(Beginning of AVAILABLE DATA)
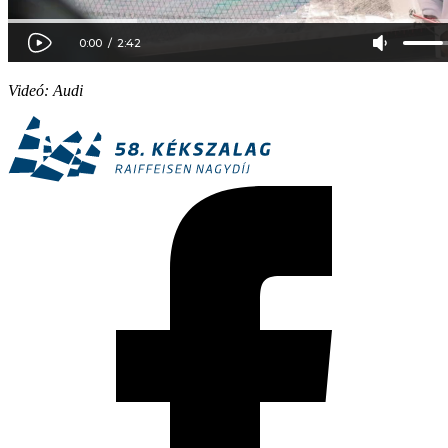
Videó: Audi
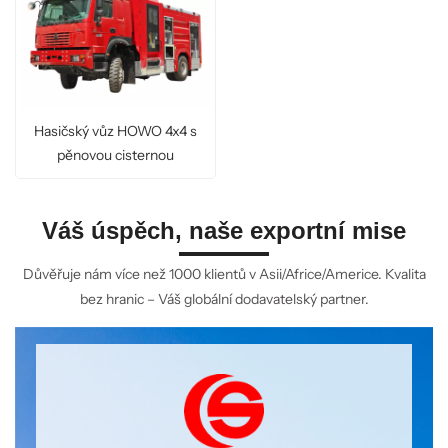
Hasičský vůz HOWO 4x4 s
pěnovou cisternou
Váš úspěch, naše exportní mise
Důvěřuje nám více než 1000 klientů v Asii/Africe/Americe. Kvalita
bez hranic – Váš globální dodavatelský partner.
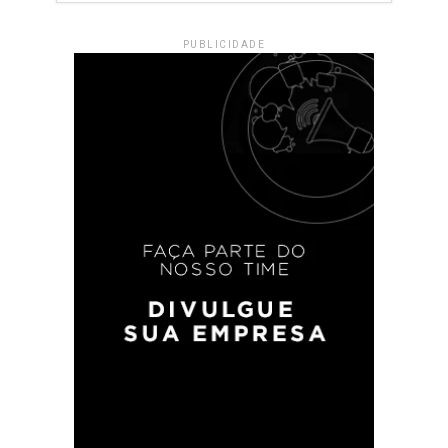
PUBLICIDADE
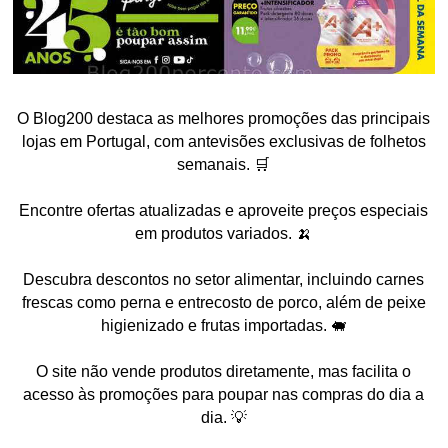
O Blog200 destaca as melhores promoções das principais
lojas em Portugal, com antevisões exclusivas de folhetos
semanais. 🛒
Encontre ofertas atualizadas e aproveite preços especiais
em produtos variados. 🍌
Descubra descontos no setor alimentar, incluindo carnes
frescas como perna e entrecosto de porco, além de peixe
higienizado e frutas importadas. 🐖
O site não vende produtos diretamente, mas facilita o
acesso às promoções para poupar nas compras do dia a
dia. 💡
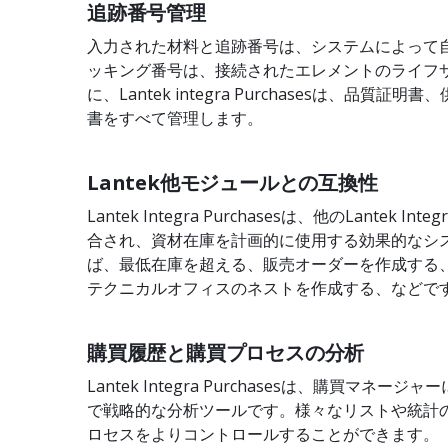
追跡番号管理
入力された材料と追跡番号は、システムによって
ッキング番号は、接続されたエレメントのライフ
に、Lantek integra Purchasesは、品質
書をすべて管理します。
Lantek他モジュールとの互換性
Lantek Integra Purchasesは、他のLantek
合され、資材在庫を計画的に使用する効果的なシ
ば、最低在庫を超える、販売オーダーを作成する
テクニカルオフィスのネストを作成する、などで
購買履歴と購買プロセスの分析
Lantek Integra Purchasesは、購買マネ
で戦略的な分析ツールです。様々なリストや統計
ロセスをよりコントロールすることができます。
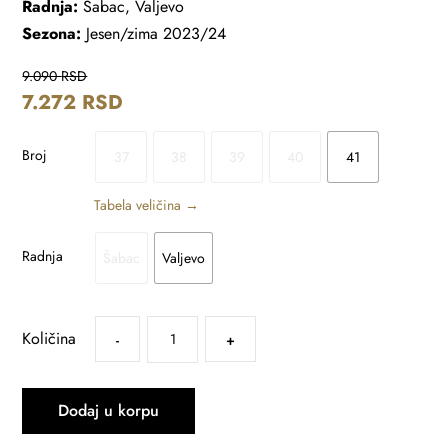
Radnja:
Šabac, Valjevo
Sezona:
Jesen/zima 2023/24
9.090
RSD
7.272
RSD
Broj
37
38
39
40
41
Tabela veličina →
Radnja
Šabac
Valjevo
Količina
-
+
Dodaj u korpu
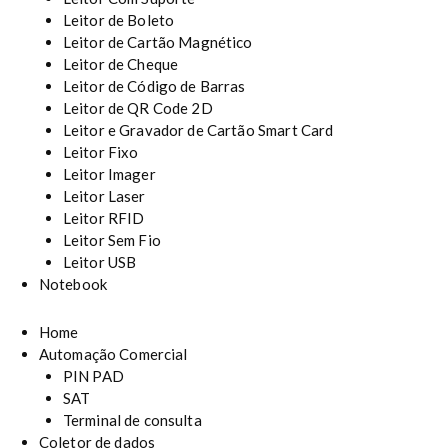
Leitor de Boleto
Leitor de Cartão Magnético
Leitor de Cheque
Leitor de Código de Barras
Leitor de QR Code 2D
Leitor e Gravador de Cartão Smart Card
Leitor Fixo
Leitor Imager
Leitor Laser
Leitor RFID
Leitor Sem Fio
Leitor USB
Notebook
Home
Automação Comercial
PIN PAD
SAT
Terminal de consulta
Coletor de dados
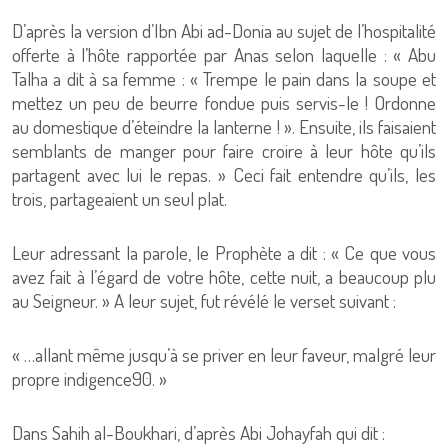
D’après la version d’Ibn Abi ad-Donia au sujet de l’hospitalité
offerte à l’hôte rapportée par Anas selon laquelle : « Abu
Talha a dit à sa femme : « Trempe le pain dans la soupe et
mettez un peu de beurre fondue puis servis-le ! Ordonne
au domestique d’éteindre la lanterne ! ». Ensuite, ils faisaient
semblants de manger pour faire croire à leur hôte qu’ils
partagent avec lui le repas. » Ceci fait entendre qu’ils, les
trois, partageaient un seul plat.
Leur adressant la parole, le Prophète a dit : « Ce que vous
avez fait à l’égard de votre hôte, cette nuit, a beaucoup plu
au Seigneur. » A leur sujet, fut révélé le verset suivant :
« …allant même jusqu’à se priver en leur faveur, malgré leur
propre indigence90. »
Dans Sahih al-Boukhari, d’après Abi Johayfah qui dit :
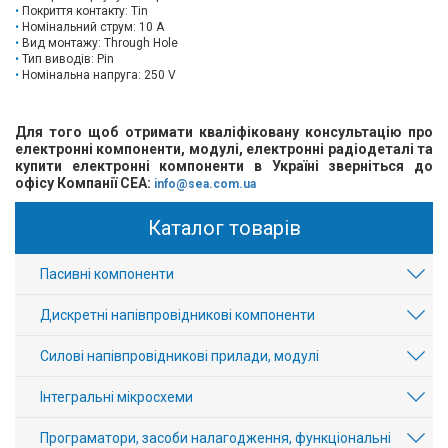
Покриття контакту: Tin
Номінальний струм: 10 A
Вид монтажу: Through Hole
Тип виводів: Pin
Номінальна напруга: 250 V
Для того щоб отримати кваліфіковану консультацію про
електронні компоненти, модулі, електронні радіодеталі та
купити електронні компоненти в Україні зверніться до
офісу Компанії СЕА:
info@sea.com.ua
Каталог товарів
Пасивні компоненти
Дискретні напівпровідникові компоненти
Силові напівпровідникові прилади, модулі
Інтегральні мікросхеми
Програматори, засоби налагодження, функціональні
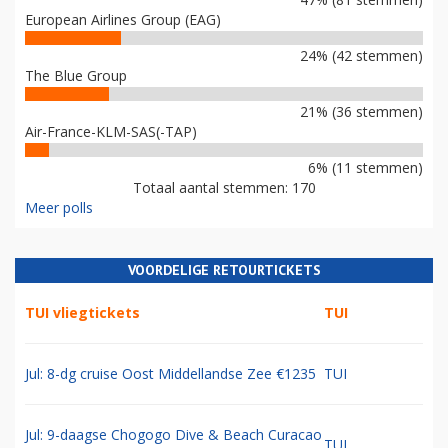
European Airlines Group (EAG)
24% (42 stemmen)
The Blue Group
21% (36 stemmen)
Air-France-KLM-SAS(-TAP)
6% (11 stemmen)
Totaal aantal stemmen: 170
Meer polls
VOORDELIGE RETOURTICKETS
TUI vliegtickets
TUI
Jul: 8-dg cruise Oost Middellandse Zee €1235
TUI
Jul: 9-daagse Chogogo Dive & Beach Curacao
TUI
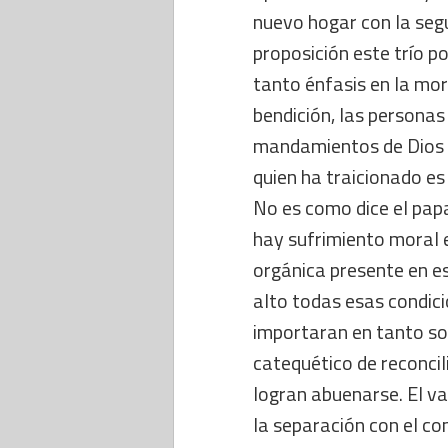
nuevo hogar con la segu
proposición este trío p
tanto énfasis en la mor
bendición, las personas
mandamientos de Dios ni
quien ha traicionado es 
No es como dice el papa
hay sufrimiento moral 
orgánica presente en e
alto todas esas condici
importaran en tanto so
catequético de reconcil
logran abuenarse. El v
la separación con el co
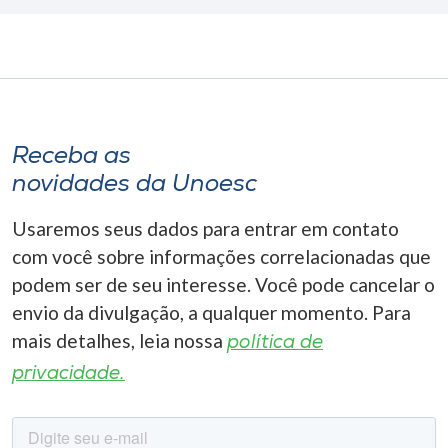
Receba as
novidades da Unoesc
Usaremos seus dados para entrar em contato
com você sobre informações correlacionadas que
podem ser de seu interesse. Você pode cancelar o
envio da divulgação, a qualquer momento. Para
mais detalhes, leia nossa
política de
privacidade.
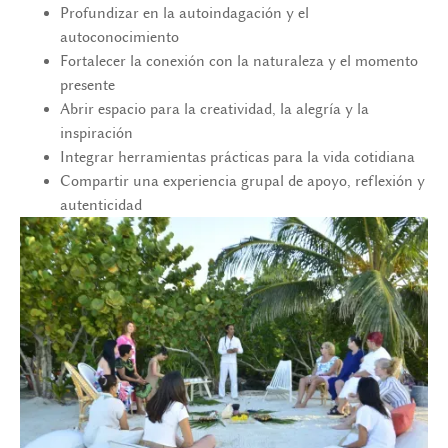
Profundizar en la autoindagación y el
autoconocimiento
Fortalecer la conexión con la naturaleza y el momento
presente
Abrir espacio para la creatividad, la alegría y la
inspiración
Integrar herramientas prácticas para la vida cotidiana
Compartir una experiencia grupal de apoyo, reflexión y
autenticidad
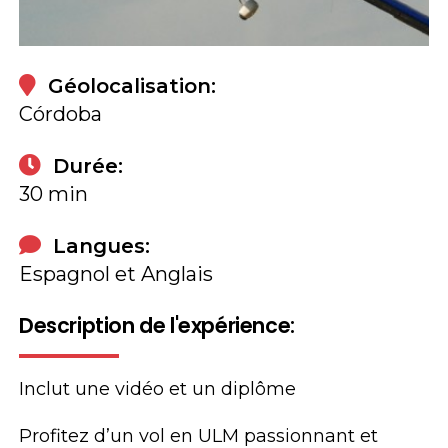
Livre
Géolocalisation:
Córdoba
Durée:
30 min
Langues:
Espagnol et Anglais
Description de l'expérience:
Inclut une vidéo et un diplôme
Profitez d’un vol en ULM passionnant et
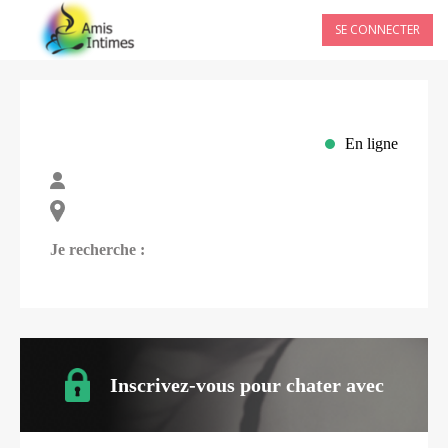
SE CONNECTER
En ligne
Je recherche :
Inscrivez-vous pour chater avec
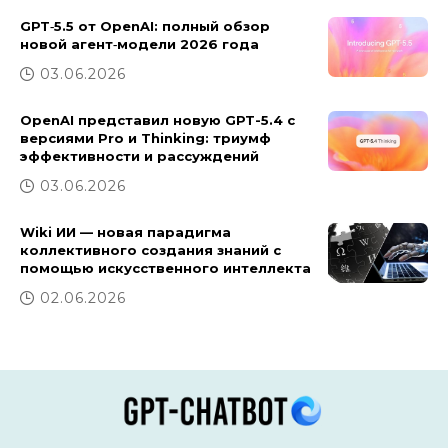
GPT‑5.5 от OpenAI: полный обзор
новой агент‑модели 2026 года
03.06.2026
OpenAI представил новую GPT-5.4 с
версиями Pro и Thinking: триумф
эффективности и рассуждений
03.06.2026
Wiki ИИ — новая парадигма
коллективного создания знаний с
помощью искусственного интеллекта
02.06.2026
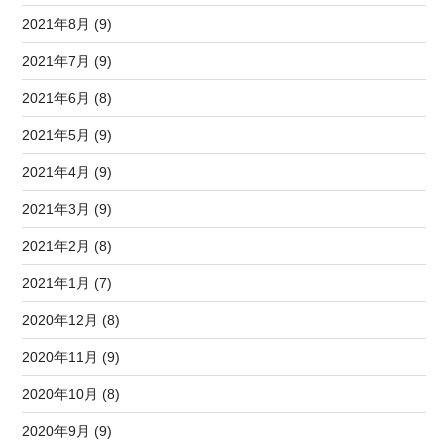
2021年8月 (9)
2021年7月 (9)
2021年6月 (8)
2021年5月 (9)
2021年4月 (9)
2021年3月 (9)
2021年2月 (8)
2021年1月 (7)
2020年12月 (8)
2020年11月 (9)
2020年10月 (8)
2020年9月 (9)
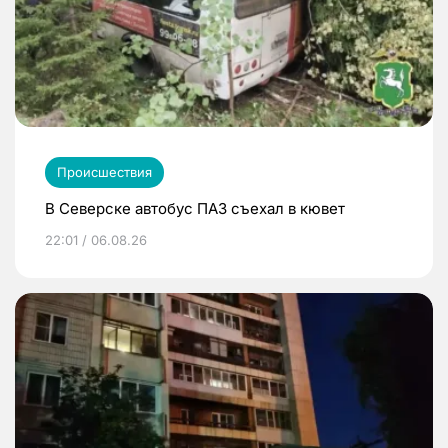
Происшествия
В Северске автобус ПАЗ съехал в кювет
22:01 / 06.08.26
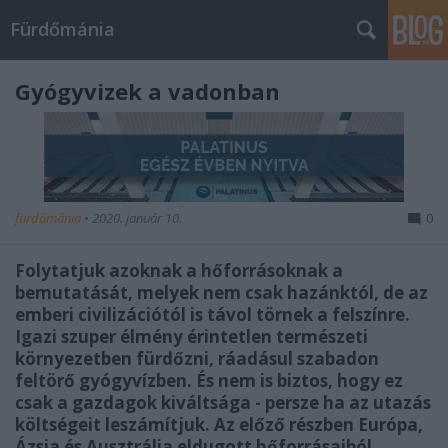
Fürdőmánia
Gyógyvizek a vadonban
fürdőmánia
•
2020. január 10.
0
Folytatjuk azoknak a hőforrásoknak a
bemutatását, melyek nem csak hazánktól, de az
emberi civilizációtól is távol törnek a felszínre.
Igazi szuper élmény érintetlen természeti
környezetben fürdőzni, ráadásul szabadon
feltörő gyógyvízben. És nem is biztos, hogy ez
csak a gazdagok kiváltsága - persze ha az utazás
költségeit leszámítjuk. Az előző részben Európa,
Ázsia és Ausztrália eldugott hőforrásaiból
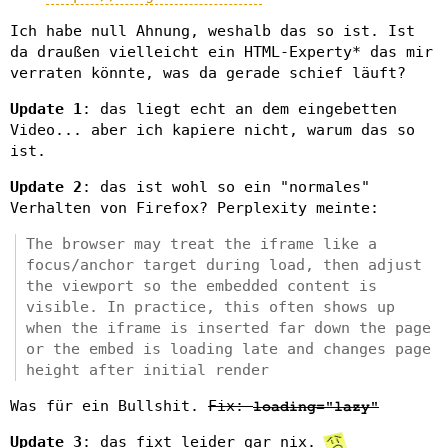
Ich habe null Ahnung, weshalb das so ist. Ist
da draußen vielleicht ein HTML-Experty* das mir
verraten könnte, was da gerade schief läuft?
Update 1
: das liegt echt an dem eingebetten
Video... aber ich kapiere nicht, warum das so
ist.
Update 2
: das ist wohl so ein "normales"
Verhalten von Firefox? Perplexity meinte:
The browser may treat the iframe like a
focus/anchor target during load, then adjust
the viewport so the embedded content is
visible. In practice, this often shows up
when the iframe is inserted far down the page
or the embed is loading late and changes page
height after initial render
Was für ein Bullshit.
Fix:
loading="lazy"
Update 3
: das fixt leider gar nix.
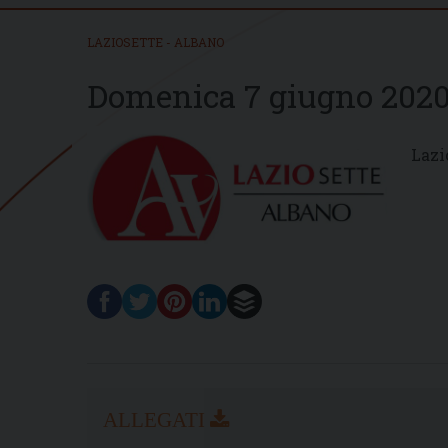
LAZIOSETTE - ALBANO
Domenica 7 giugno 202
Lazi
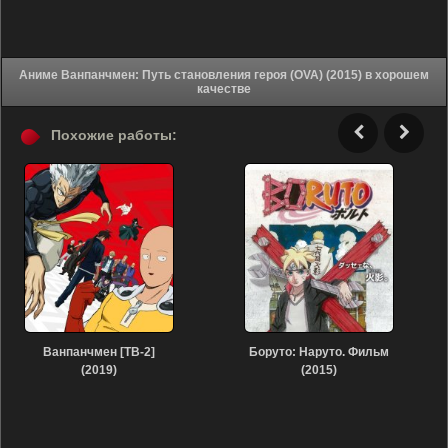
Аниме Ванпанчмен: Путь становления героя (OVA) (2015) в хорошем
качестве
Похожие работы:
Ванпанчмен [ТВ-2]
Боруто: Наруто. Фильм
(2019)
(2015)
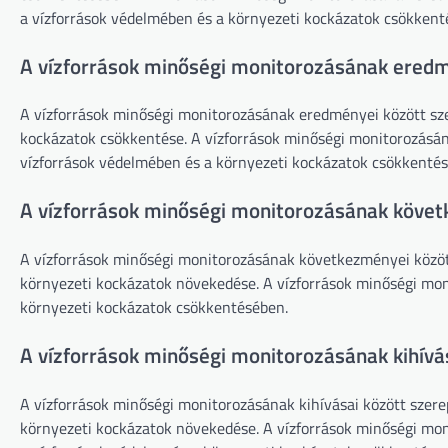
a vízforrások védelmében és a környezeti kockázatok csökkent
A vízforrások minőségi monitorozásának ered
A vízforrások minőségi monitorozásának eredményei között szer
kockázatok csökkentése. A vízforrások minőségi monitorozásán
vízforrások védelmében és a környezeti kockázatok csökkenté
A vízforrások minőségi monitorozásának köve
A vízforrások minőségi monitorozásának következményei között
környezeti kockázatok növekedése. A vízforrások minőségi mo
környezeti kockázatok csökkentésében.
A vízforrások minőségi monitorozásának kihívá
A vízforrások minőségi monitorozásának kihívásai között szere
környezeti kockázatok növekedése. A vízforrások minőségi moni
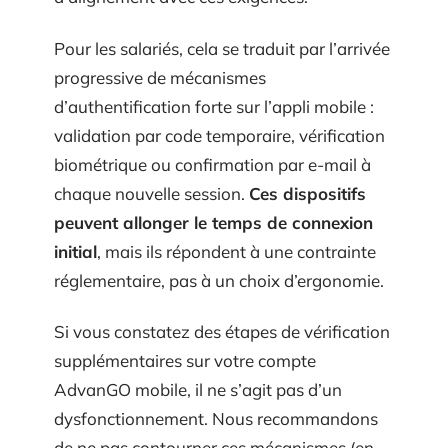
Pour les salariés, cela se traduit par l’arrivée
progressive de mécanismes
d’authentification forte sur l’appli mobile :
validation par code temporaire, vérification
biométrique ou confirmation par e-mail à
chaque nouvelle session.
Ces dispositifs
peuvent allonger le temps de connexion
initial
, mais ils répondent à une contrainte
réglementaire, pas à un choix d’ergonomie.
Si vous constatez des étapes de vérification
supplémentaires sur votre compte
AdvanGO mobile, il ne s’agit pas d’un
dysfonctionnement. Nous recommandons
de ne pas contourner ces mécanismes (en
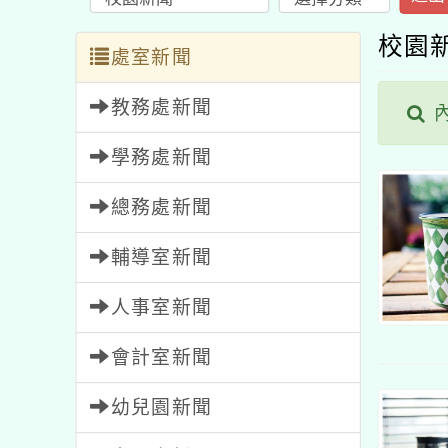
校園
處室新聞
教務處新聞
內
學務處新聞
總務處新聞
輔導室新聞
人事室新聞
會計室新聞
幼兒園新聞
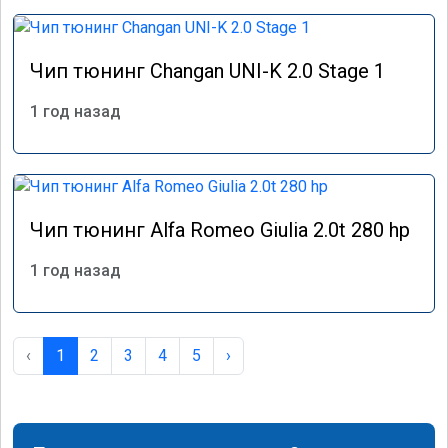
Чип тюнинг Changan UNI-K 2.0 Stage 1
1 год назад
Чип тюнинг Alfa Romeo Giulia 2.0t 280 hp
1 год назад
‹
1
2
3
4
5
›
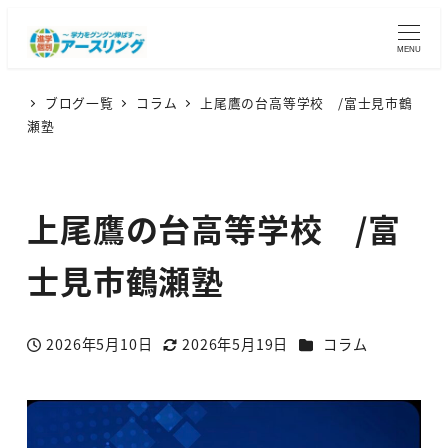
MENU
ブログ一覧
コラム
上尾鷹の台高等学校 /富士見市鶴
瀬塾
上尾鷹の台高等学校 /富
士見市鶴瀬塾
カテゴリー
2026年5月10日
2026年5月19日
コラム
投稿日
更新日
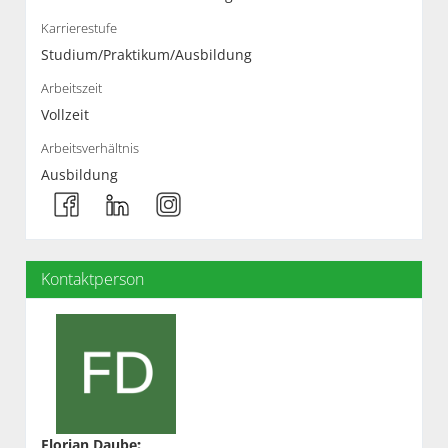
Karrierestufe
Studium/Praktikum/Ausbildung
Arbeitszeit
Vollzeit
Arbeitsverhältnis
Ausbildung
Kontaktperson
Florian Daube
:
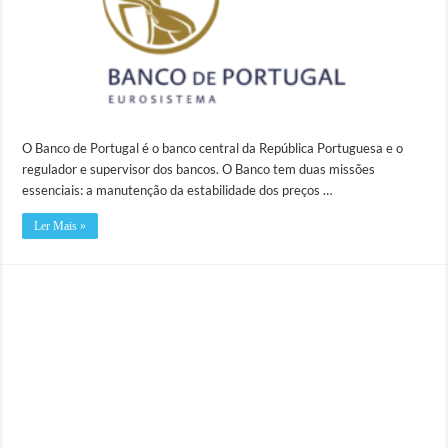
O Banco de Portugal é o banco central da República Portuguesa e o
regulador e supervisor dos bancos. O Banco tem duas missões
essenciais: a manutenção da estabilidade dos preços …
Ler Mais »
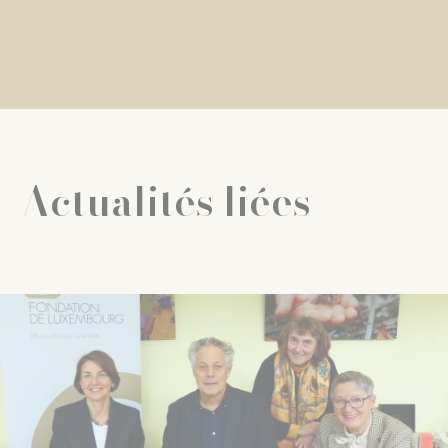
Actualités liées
(End of AVAILABLE DATA)
ABOUT THIS TASK: Using the entries above, reproduce word for word only the lines from the one that contains "SE CONNECTER" to the one that contains "2021年1月 (7)", both ends included, and drop every picture.

WRITTEN SOLUTION:
SE CONNECTER
En ligne
Je recherche :
Inscrivez-vous pour chater avec
GPT‑5.5 от OpenAI: полный обзор
новой агент‑модели 2026 года
03.06.2026
OpenAI представил новую GPT-5.4 с
версиями Pro и Thinking: триумф
эффективности и рассуждений
03.06.2026
Wiki ИИ — новая парадигма
коллективного создания знаний с
помощью искусственного интеллекта
02.06.2026
2021年8月 (9)
2021年7月 (9)
2021年6月 (8)
2021年5月 (9)
2021年4月 (9)
2021年3月 (9)
2021年2月 (8)
2021年1月 (7)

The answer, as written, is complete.